En este contexto, el papa Francisco, en la homilía del Domingo de Ramos, también puso el tiempo que vive la Iglesia a la luz del misterio de la Pasión de Cristo. Recordó el silencio «impresionante» de Jesús en la cruz, y también indicó que en los momentos de enorme tribulación es necesario tener «el valor de callar», asumiendo ante el demonio que sale al descubierto «la misma actitud de Jesús. Él sabe que la guerra es entre Dios y el Príncipe de este mundo, y que no se trata de echar mano a la espada, sino de permanecer calmados, firmes en la fe. Es la hora de Dios. Y en cuando Dios baja a la batalla, hay que dejarle actuar. Nuestro lugar al seguro está bajo el manto de la Santa Madre de Dios. Y mientras esperamos que el Señor venga y aplaque la tormenta, con nuestro silencioso testimonio en oración, démonos a nosotros mismos y a los demás “razón de la esperanza que habita en nosotros”».

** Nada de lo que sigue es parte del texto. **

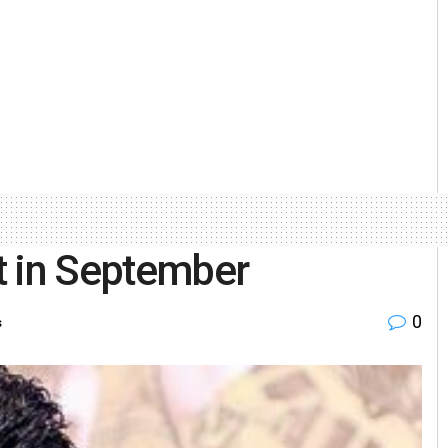
ht in September
0
s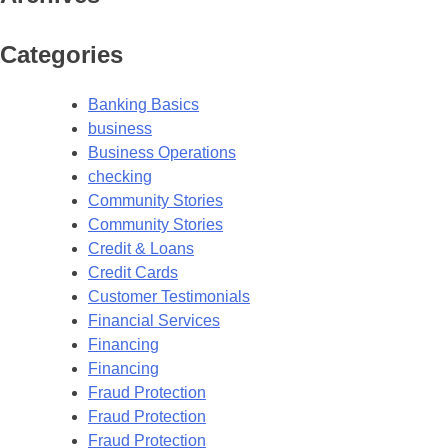
Categories
Banking Basics
business
Business Operations
checking
Community Stories
Community Stories
Credit & Loans
Credit Cards
Customer Testimonials
Financial Services
Financing
Financing
Fraud Protection
Fraud Protection
Fraud Protection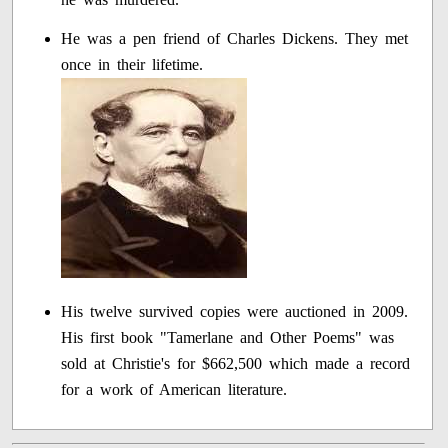
He was a pen friend of Charles Dickens. They met
once in their lifetime.
His twelve survived copies were auctioned in 2009.
His first book "Tamerlane and Other Poems" was
sold at Christie's for $662,500 which made a record
for a work of American literature.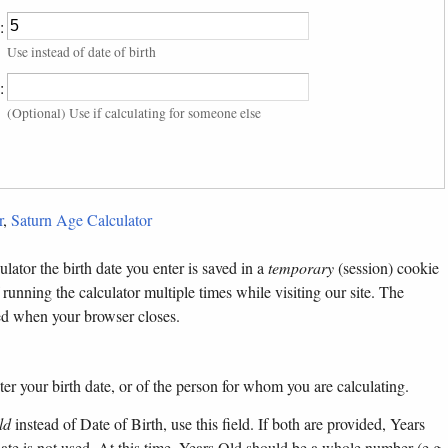
:
Use instead of date of birth
:
(Optional) Use if calculating for someone else
r
,
Saturn Age Calculator
lator the birth date you enter is saved in a
temporary
(session) cookie
 running the calculator multiple times while visiting our site. The
ted when your browser closes.
ter your birth date, or of the person for whom you are calculating.
ld
instead of Date of Birth, use this field. If both are provided, Years
 date is not used. At this time, Years Old should be a whole number (e.g.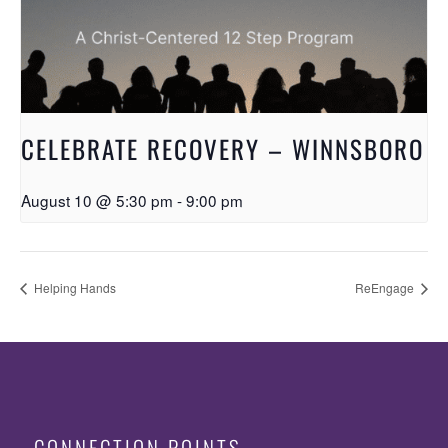
CELEBRATE RECOVERY – WINNSBORO
August 10 @ 5:30 pm
-
9:00 pm
Helping Hands
ReEngage
CONNECTION POINTS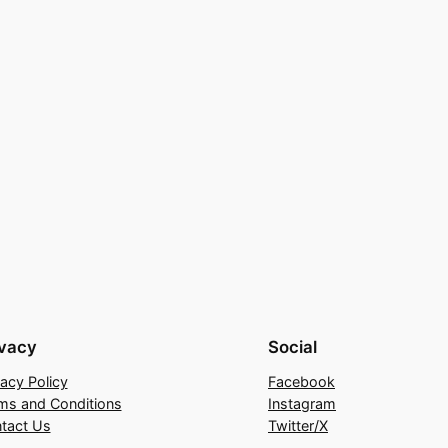
ivacy
Social
vacy Policy
Facebook
ms and Conditions
Instagram
tact Us
Twitter/X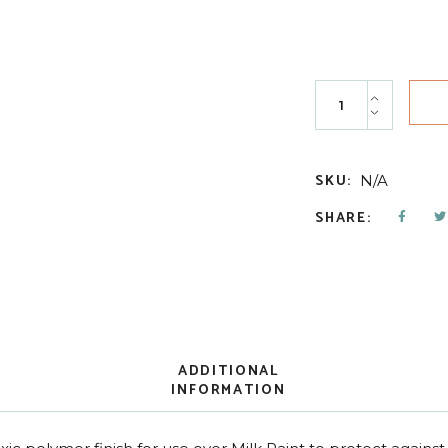
Top Coat quantity
SKU:
N/A
SHARE:
ADDITIONAL
INFORMATION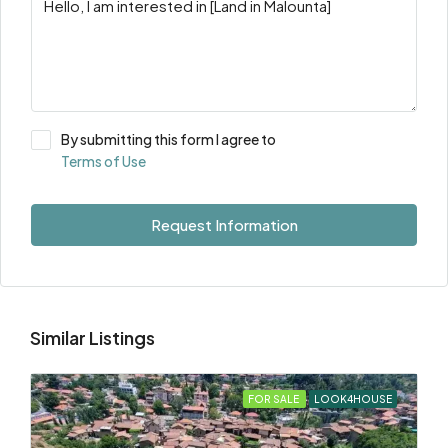
By submitting this form I agree to
Terms of Use
Request Information
Similar Listings
FOR SALE
LOOK4HOUSE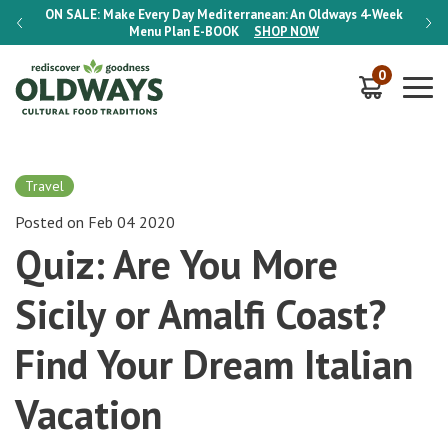
-Week
ON SALE:
Make Every Day Mediterranean: An Oldways 4-Week
ON S
Menu Plan
E-BOOK
SHOP NOW
0
Travel
Posted on Feb 04 2020
Quiz: Are You More
Sicily or Amalfi Coast?
Find Your Dream Italian
Vacation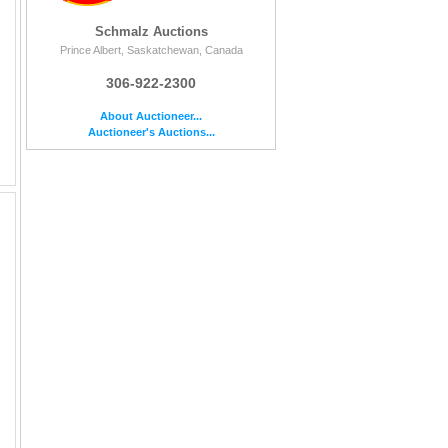
Schmalz Auctions
Prince Albert, Saskatchewan, Canada
306-922-2300
About Auctioneer...
Auctioneer's Auctions...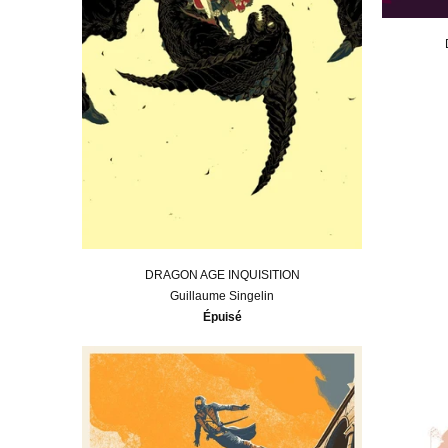
DRAGON AGE INQUISITION
Guillaume Singelin
Épuisé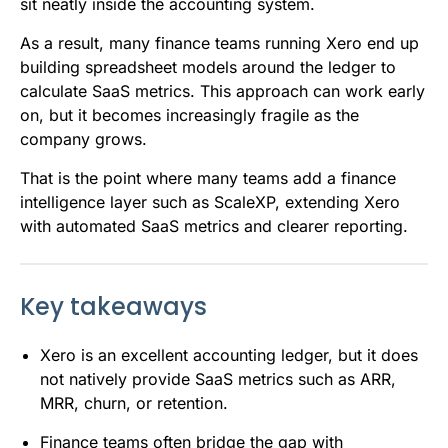
sit neatly inside the accounting system.
As a result, many finance teams running Xero end up
building spreadsheet models around the ledger to
calculate SaaS metrics. This approach can work early
on, but it becomes increasingly fragile as the
company grows.
That is the point where many teams add a finance
intelligence layer such as ScaleXP, extending Xero
with automated SaaS metrics and clearer reporting.
Key takeaways
Xero is an excellent accounting ledger, but it does
not natively provide SaaS metrics such as ARR,
MRR, churn, or retention.
Finance teams often bridge the gap with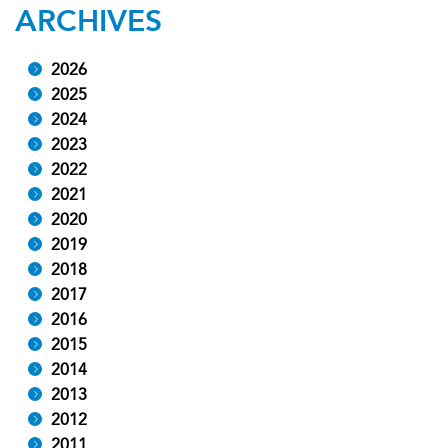
ARCHIVES
2026
2025
2024
2023
2022
2021
2020
2019
2018
2017
2016
2015
2014
2013
2012
2011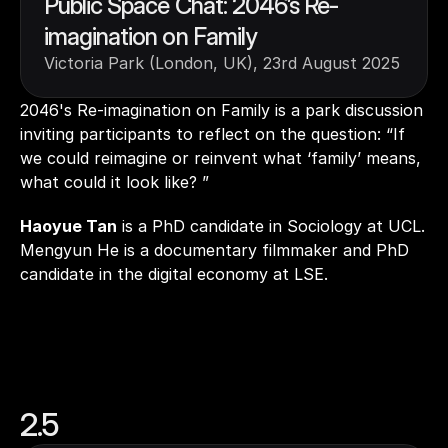
Public Space Chat: 2046’s Re-
imagination on Family
Victoria Park (London, UK), 23rd August 2025
2046's Re-imagination on Family is a park discussion 
inviting participants to reflect on the question: “If 
we could reimagine or reinvent what ‘family’ means, 
what could it look like? ” 
Haoyue Tan
 is a PhD candidate in Sociology at UCL. 
Mengyun He is a documentary filmmaker and PhD 
candidate in the digital economy at LSE.
2.5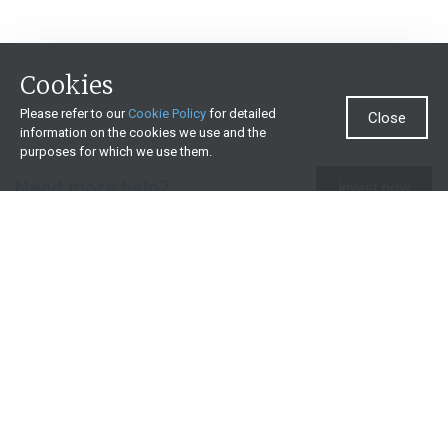
Cookies
Please refer to our
Cookie Policy
for detailed
Close
information on the cookies we use and the
purposes for which we use them.
Need more help?
Invest now
Contact us
0860 000 654
All contact details
What we offer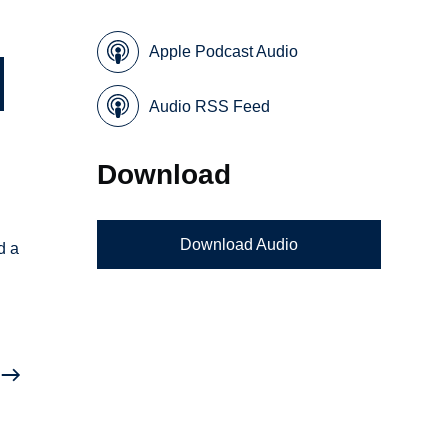
Apple Podcast Audio
Audio RSS Feed
Download
Download Audio
d a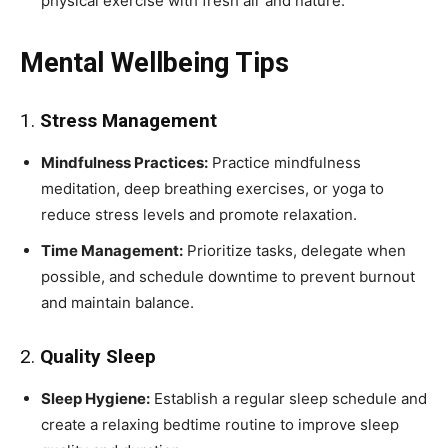
physical exercise with fresh air and nature.
Mental Wellbeing Tips
1.
Stress Management
Mindfulness Practices:
Practice mindfulness
meditation, deep breathing exercises, or yoga to
reduce stress levels and promote relaxation.
Time Management:
Prioritize tasks, delegate when
possible, and schedule downtime to prevent burnout
and maintain balance.
2.
Quality Sleep
Sleep Hygiene:
Establish a regular sleep schedule and
create a relaxing bedtime routine to improve sleep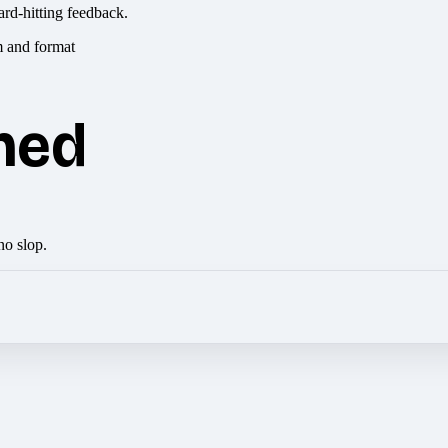
ard-hitting feedback.
hed
no slop.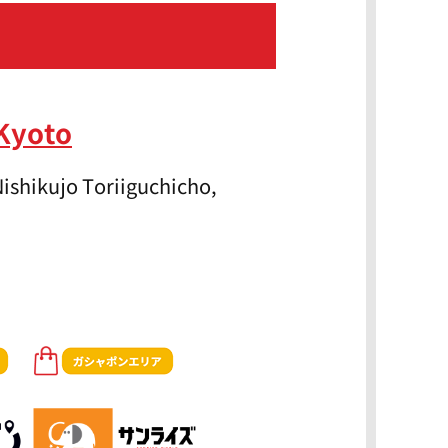
Kyoto
ishikujo Toriiguchicho,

El Obispo de Roma que vino de Argentina y su “emérito” bávaro comparten (cada uno a su modo) la misma preocupación y la misma mirada de fe sobre el tiempo que está viviendo la Iglesia. El pueblo de Dios se da cuenta de ello, por afinidad electiva. Y protege con sus oraciones a estos dos ancianos pastores frente a las maniobras de los grupitos y de los «perros» (San Pablo), incluidos los que visten altos uniformes eclesiásticos. Lo seguirá haciendo durante los ritos de la Semana Santa, cuando vea al Señor descender al infierno, al abismo de la muerte, y cuando vea después el triunfo de su Resurrección. «Dios ha muerto», escribió Ratzinger en sus meditaciones sobre el Sábado Santo, «y lo hemos matado nosotros: esta frase es tomada casi a la letra por la tradición cristiana y nosotros, a menudo, en nuestras “viae crucis”, hemos repetido algo parecido sin advertir la tremenda gravedad de lo que estábamos diciendo. Lo hemos matado nosotros, encerrándolo en el cascarón estancado de pensamientos rutinarios, exiliándolo al círculo de las frases hechas o de los tesoros arqueológicos […] Cuando su tormenta haya pasado, nos daremos cuenta de que nuestra poca fe estaba llena de insensatez. Y, sin embargo, oh Señor, no podemos dejar de sacudirte, Dios que estás en silencio y duermes, ni de gritarte: ¿despiértate, no ves que nos hundimos? Despiértate, no dejes que dure eternamente la obscuridad del Sábado Santo. Deja caer un rayo de Pascua también sobre nuestros días. Quédate a nuestro lado mientras nos dirigimos, desesperados, hacia Emaús, para que nuestro corazón pueda encenderse con tu cercanía».